Banks need some deposit as well as collateral. The deposit will depend on the type of business and the credit worthiness of the buyer.
The deposit can be as high as 50% of the purchase price. A finance deal can also be structured – stock can be financed with an overdraft and equipment either with a lease agreement or a hire purchase agreement. Financial institutions are not keen to finance goodwill.
How Bank Financing works
Banks take the following in to account when considering the financing of a business:
- Trading history of the business such as – How long in operation, how many previous owners, products to be sold, where located, customer base, reliability of suppliers, competition and lease agreement.
- The assets – equipment belonging to the business – will be used as collateral and thus the banks, as well as the buyer, must ensure that these are in good working order. As mentioned above, if the assets are new, these can be financed with a lease or hire purchase.
- Debtors and stock may be ceded to the bank as part of the collateral and thus the bank will need at least monthly certified debtors’ schedules.
- Every cent that any financial provider lent to a borrower must be repaid, plus interest on the capital. Because of this the banks will have to ensure that the business is profitable and will be able to meet the monthly repayments as well as be able to continue to provide an income for the owner.
- As a business and the owner are closely linked, the banks will ensure that the operator has the necessary skills and knowledge to run the type of business being bought. Whenever finance is applied for, the bank will need surety for the money lent. They must ensure that, should the business not succeed, the borrower will be responsible to repay the monies lent.
What is Debt Financing?
Debt financing is money that you borrow to run your business. Debt financing is simply money that you borrow to run your business. You can think of debt financing as being divided into two categories, based on the type of loan you are seeking: long term debt financing and short term debt financing.
Long Term Debt
Financing usually applies to assets your business is purchasing, such as equipment, buildings, land, or machinery. With long term debt financing, the scheduled repayment of the loan and the estimated useful life of the assets extends over more than one year.
Short Term Debt
Financing usually applies to money needed for the day-to-day operations of the business, such as purchasing inventory, supplies, or paying the wages of employees. Short term financing is referred to as an operating loan or short term loan because scheduled repayment takes place in less than one year. A line of credit is an example of short term debt financing.

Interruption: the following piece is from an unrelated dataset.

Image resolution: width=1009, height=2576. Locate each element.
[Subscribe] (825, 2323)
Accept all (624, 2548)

Why do banks want signed contracts before granting a loan?
Banks loan money to small businesses that have a proven track record to showing that they are a good risk. Bankers also like things that can be verified, such as reference to a commitment such as a customer contract – if they can see a signed copy of a contract and confirm it with the customer; it helps provide the security that the bank is looking for.

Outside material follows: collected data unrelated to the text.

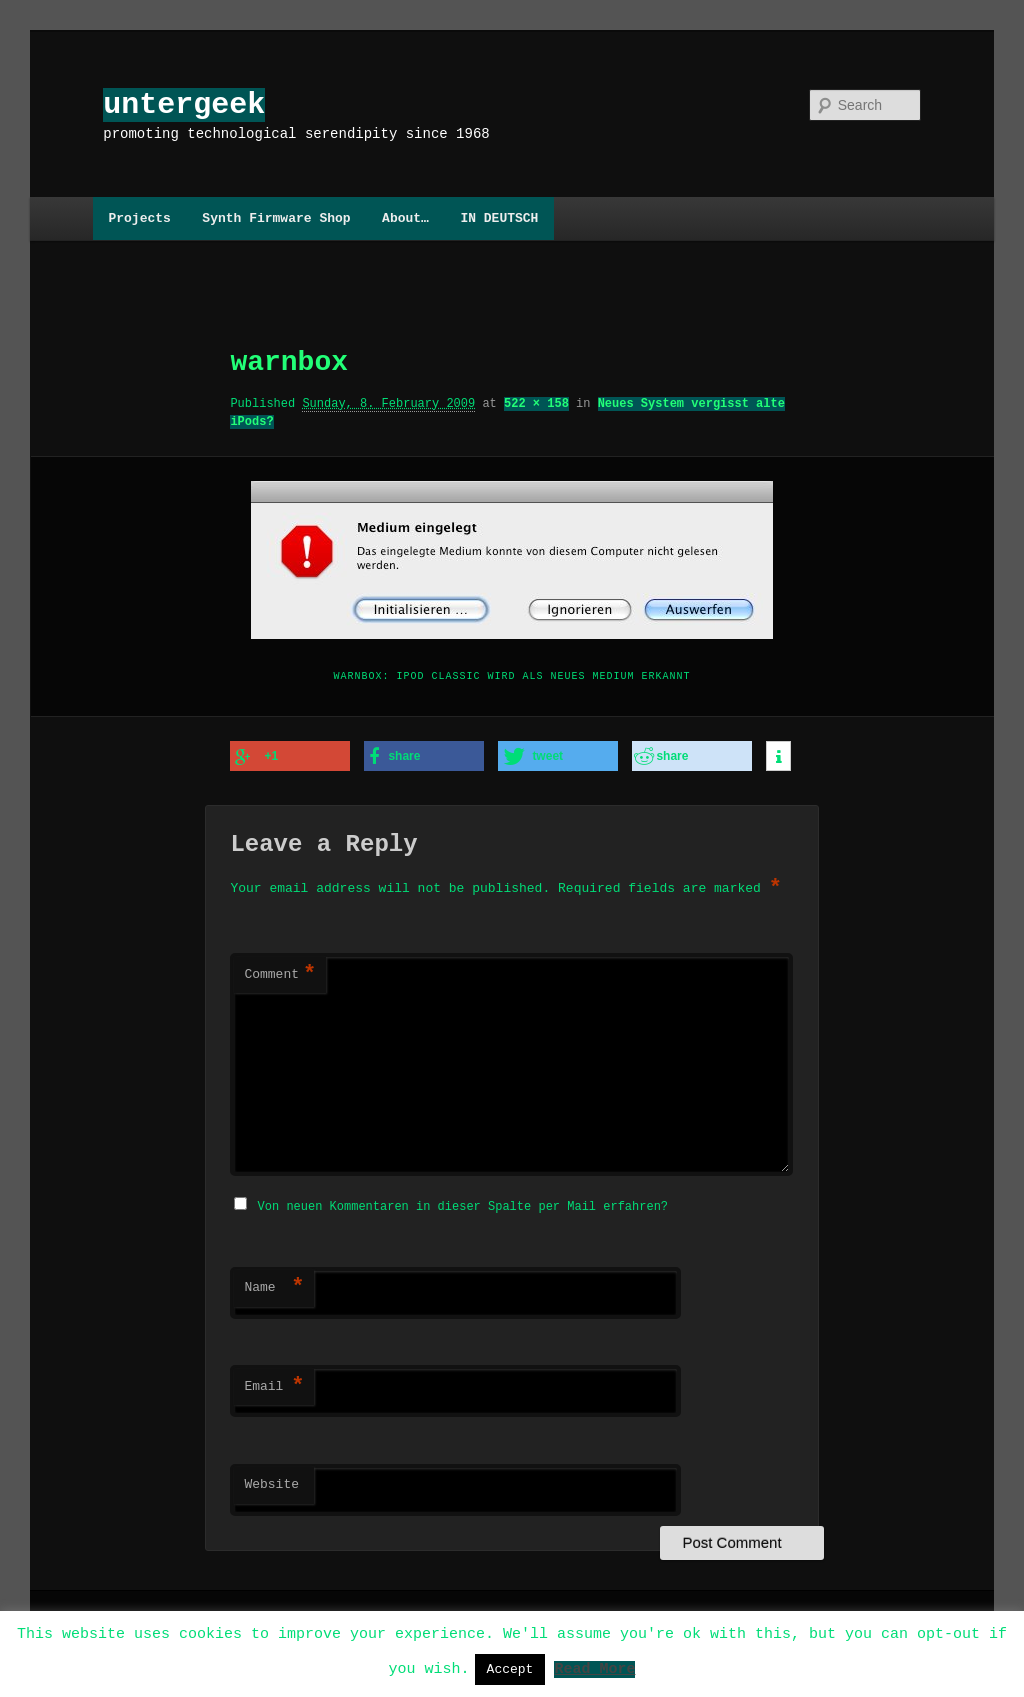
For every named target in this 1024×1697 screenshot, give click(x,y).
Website (271, 1481)
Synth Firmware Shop (276, 218)
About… (405, 218)
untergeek (184, 104)
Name (274, 1284)
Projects (139, 218)
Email (274, 1383)
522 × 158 (536, 403)
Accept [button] (510, 1669)
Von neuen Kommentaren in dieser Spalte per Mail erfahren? (463, 1202)
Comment (280, 973)
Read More (594, 1668)
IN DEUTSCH (499, 218)
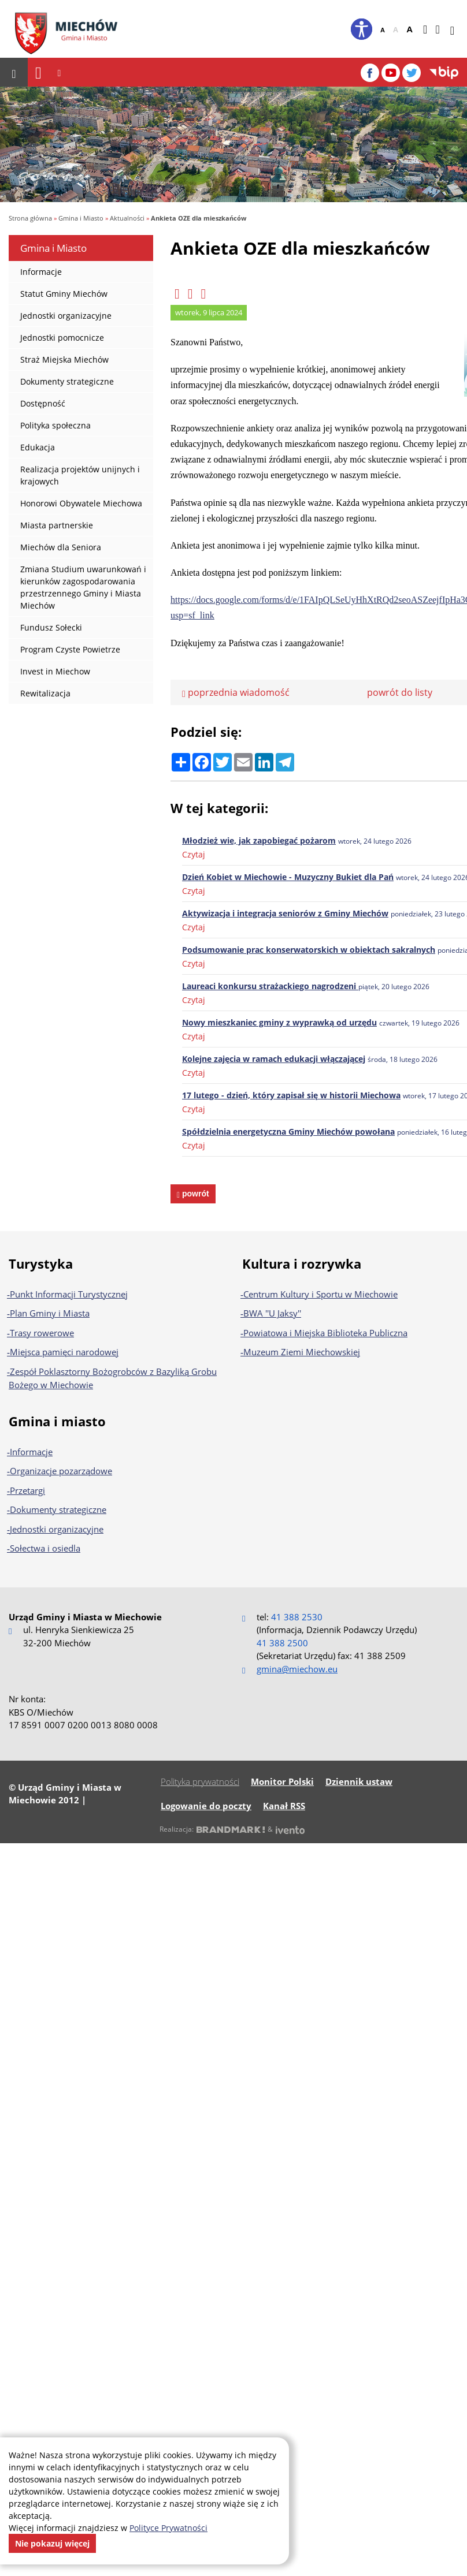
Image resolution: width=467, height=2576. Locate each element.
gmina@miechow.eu (297, 1669)
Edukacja (37, 447)
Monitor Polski (282, 1781)
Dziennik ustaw (358, 1781)
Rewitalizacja (45, 693)
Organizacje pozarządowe (61, 1471)
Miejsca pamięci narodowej (64, 1352)
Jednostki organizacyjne (66, 315)
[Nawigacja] (38, 72)
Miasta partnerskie (56, 525)
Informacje (41, 271)
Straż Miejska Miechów (64, 359)
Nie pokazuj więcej (52, 2543)
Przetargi (27, 1490)
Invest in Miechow (55, 671)
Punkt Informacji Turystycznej (69, 1294)
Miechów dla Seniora (60, 547)
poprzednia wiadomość (236, 692)
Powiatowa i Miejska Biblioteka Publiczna (325, 1333)
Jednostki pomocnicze (62, 337)
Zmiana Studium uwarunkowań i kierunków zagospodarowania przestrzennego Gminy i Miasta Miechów (83, 587)
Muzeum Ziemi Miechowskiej (301, 1352)
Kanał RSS (284, 1805)
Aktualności (127, 218)
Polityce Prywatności (168, 2527)
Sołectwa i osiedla (45, 1548)
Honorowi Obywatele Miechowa (81, 503)
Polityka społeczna (55, 425)
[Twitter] (411, 73)
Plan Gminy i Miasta (50, 1313)
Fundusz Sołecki (51, 627)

How to get signed contracts
Promote your child transportation business to parents through schools, day care centres and churches. Develop a flier or brochure as well as a website for parents to be able to review your information. State your qualifications, including the fact that you have screened all drivers and have safe, reliable vehicles. Use testimonials and references to gain the trust of potential customers.
Don’t give up
Even if you have been rejected by the bank, don’t give up. Look for ways to mitigate the risk. You have time before the 2011 school year to find new clients and get signed contracts. With these contracts go back to the banks and try again. Ensure that you have a business plan to show them. As the business has been in operation for two years, you will also have a track record of success, which will serve as another tool to confirm that the business is worthy of further investment.
Make sure every aspect of the business is in place
When do approach the bank or other investors, you must have completed “due diligence”. A due diligence is an information-gathering and assessment process whereby a prospective financer looks at all aspects of your business, from top to bottom and inside out.

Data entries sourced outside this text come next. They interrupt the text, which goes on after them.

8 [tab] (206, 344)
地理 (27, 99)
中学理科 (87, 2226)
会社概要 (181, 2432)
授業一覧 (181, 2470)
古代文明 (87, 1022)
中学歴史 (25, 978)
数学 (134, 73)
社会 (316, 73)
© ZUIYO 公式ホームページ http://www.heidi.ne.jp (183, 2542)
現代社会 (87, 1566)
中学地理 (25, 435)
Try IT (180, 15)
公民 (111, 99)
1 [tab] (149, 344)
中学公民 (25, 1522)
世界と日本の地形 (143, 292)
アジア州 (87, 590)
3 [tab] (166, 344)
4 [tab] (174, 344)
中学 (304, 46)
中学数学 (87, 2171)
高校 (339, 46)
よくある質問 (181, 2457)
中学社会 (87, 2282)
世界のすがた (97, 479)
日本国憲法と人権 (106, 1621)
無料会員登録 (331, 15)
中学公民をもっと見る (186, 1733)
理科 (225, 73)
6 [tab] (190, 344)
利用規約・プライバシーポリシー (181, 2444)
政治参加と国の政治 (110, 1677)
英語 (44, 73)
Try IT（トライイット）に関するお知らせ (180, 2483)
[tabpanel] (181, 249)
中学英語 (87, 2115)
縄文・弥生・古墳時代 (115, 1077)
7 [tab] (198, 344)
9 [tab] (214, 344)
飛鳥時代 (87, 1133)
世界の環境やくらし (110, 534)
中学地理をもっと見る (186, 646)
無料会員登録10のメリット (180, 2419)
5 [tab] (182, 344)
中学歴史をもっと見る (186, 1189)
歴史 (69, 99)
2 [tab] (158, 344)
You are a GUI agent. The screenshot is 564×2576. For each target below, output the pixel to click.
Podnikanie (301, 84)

They’ll be checking the financials, profits, tax issues, projections, shareholders, staff issues, property and location, assets, debtors and creditors, the market to determine how viable the business is and whether it is worth investing in.
Secure liability insurance to cover your vehicles, your employees, and the children you will be transporting. Check that the business complies with government regulations and requirements.
What are the factors that may cause an application for funding to be rejected by a bank?
Banks consider affordability, they also place great emphasis on a comprehensive breakdown of the financial plan and the entrepreneur’s own contribution.Conflicting information on the business plan and supporting information calls the plan into question and finally, a poor credit rating does not bode well at all.